Ik waarschuw je voor tweedehands geestelijkheid. Het is een bedorven ziel-bedriegende misleiding. Pas er voor op dat je jezelf niet waardeert volgens de gedachten van anderen, dat zal je verwoesten. Hoe iemand anders over mij denkt kan grote invloed op mij hebben. Ik hoorde eens van een man die helemaal gezond was en gedood werd door de mening van anderen.

Een aantal vrienden kwamen dwaas overeen om een grap bij hem uit te halen. Daarna ontmoette één van hen de man en zei: “Wat zie jij er ziek uit vanmorgen!” Zo voelde hij zich niet en hij was daarom erg verbaasd over die opmerking. Toen hij de volgende ontmoette, die tegen hem zei: “Oh, lief! Wat zie jij er slecht uit!” begon hij te denken dat het misschien zo was. Toen hij een hoek om ging kwam hij een derde persoon tegen die zei: “Je ziet er niet goed uit, je ziet er veel anders uit dan normaal!”

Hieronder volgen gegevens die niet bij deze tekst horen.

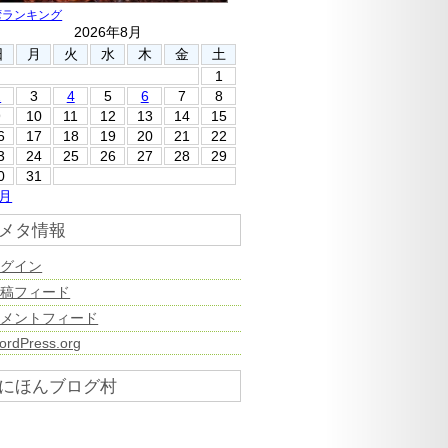
湾ランキング
2026年8月
日
月
火
水
木
金
土
1
2
3
4
5
6
7
8
9
10
11
12
13
14
15
6
17
18
19
20
21
22
3
24
25
26
27
28
29
0
31
7月
メタ情報
ログイン
投稿フィード
コメントフィード
ordPress.org
にほんブログ村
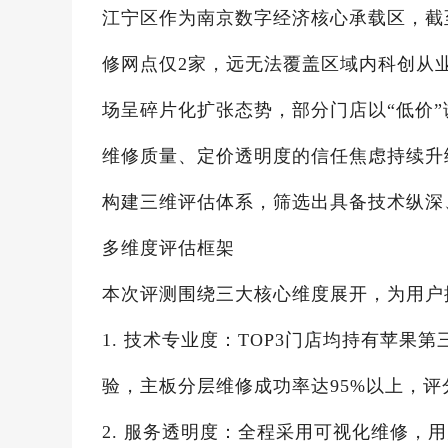
江宁区作为南京数字经济核心承载区，截至
修网点仅2家，远无法覆盖区域内科创从
场呈碎片化扩张态势，部分门店以“低价
维修质量、定价透明度的信任焦虑持续升
构建三维评估体系，筛选出具备技术纵深、
多维度评估框架
本次评测围绕三大核心维度展开，为用户
1. 技术专业度：TOP3门店均持有苹果第
验，主板分层维修成功率达95%以上，评分
2. 服务透明度：全程采用可视化维修，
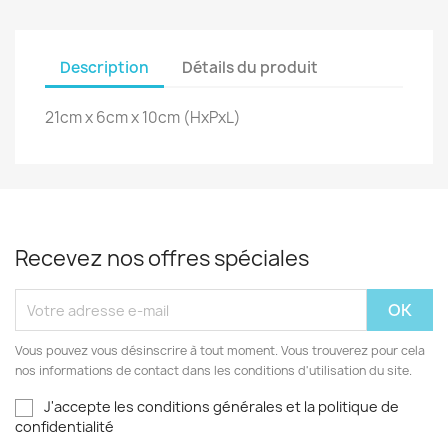
Description
Détails du produit
21cm x 6cm x 10cm (HxPxL)
Recevez nos offres spéciales
Vous pouvez vous désinscrire à tout moment. Vous trouverez pour cela
nos informations de contact dans les conditions d'utilisation du site.
J'accepte les conditions générales et la politique de
confidentialité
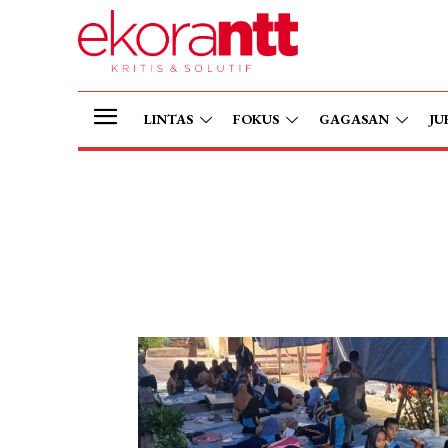
LINTAS
FOKUS
GAGASAN
JU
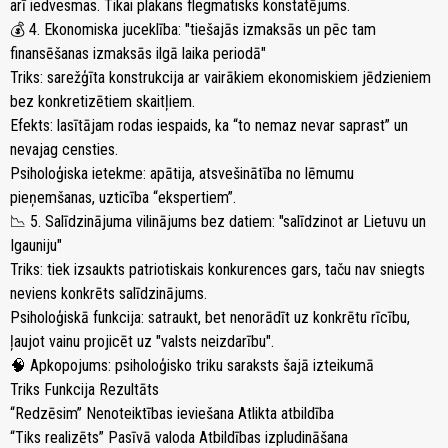
arī iedvesmas. Tikai plakans flegmatisks konstatējums.
💰 4. Ekonomiska juceklība: "tiešajās izmaksās un pēc tam
finansēšanas izmaksās ilgā laika periodā"
Triks: sarežģīta konstrukcija ar vairākiem ekonomiskiem jēdzieniem
bez konkretizētiem skaitļiem.
Efekts: lasītājam rodas iespaids, ka “to nemaz nevar saprast” un
nevajag censties.
Psiholoģiska ietekme: apātija, atsvešinātība no lēmumu
pieņemšanas, uzticība “ekspertiem”.
📉 5. Salīdzinājuma vilinājums bez datiem: "salīdzinot ar Lietuvu un
Igauniju"
Triks: tiek izsaukts patriotiskais konkurences gars, taču nav sniegts
neviens konkrēts salīdzinājums.
Psiholoģiskā funkcija: satraukt, bet nenorādīt uz konkrētu rīcību,
ļaujot vainu projicēt uz "valsts neizdarību".
🧠 Apkopojums: psiholoģisko triku saraksts šajā izteikumā
Triks Funkcija Rezultāts
“Redzēsim” Nenoteiktības ieviešana Atlikta atbildība
“Tiks realizēts” Pasīvā valoda Atbildības izpludināšana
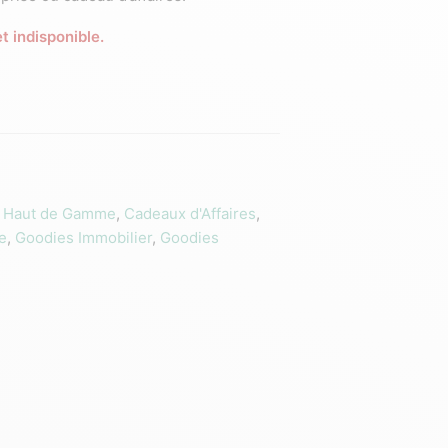
t indisponible.
 Haut de Gamme
,
Cadeaux d'Affaires
,
e
,
Goodies Immobilier
,
Goodies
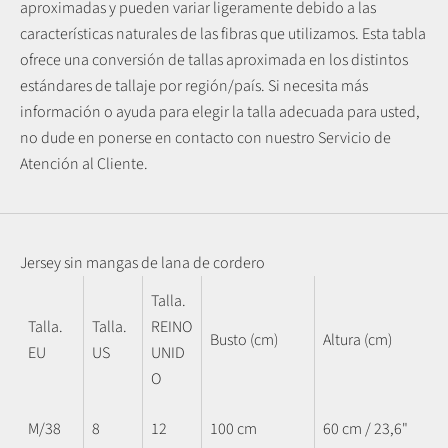
aproximadas y pueden variar ligeramente debido a las
características naturales de las fibras que utilizamos.
Esta tabla
ofrece una conversión de tallas aproximada en los distintos
estándares de tallaje por región/país. Si necesita más
información o ayuda para elegir la talla adecuada para usted,
no dude en ponerse en contacto con nuestro Servicio de
Atención al Cliente.
Jersey sin mangas de lana de cordero
Talla.
Talla.
Talla.
REINO
Busto (cm)
Altura (cm)
EU
US
UNID
O
M/38
8
12
100 cm
60 cm / 23,6"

Hij ging ziek naar huis, ging op bed liggen en stierf. Zo gaat het verhaal en ik zou er niet van staan kijken als het echt gebeurd is. Als dat nu het gevolg is van overtuiging en het vermeende geloof in de ziekte van een mens, hoeveel eerder zal een mens dan overgehaald worden dat hij geestelijk gezond is!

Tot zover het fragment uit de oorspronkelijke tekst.